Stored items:
+ + + +

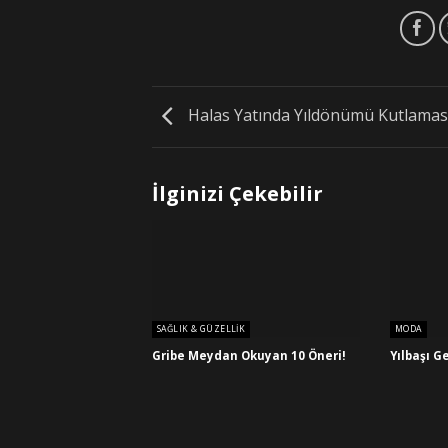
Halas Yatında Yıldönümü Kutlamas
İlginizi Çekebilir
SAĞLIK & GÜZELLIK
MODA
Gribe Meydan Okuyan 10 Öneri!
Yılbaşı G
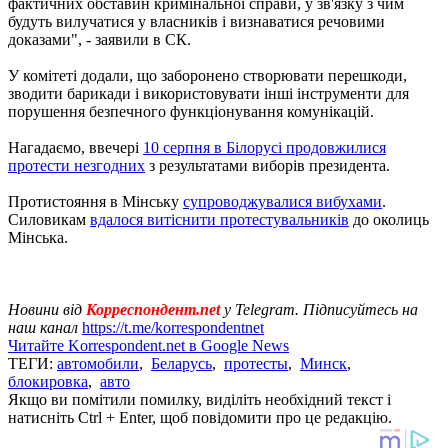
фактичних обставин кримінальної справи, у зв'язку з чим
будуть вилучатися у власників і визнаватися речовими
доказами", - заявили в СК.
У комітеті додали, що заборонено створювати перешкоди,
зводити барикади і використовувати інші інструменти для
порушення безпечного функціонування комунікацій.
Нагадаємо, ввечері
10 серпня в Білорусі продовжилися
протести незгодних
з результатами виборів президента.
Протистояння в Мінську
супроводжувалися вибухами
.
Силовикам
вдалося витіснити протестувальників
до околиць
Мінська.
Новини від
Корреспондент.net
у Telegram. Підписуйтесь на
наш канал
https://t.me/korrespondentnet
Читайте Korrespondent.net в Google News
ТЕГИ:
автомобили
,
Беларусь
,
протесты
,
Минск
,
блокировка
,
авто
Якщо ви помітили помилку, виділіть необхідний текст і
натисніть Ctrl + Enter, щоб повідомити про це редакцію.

+ + + +

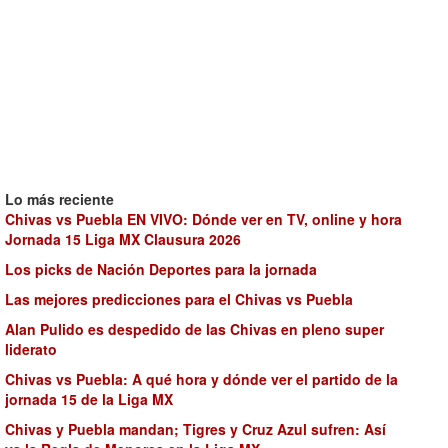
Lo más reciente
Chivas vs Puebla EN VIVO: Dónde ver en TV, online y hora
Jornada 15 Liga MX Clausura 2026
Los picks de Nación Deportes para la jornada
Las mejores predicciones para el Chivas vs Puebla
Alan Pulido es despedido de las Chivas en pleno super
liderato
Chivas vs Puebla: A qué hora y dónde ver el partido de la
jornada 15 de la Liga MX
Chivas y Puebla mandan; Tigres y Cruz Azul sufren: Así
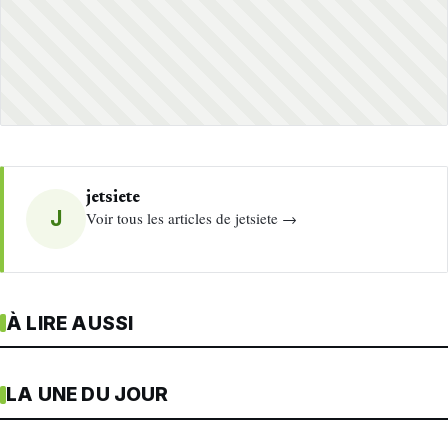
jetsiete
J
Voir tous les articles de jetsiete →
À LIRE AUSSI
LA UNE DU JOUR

+ + + +

» Prompt
A copy of each line in the data above that holds the string "para" is needed.

» Expected answer
Los picks de Nación Deportes para la jornada
Las mejores predicciones para el Chivas vs Puebla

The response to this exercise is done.